>>>>>

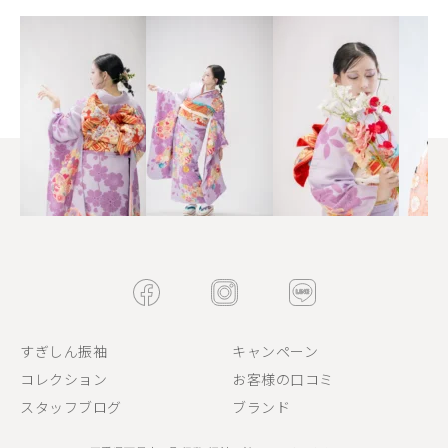
すぎしん振袖
キャンペーン
コレクション
お客様の口コミ
スタッフブログ
ブランド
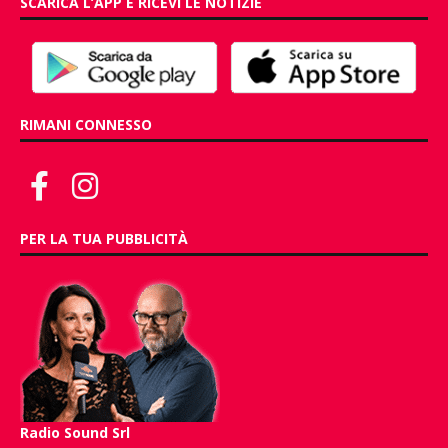
SCARICA L’APP E RICEVI LE NOTIZIE
RIMANI CONNESSO
PER LA TUA PUBBLICITÀ
Radio Sound Srl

<<<<<

• [Work order]
Repeat all the data as it stands, dropping any images it holds.

• [Written solution]
すぎしん振袖
キャンペーン
コレクション
お客様の口コミ
スタッフブログ
ブランド
SCARICA L’APP E RICEVI LE NOTIZIE
RIMANI CONNESSO
PER LA TUA PUBBLICITÀ
Radio Sound Srl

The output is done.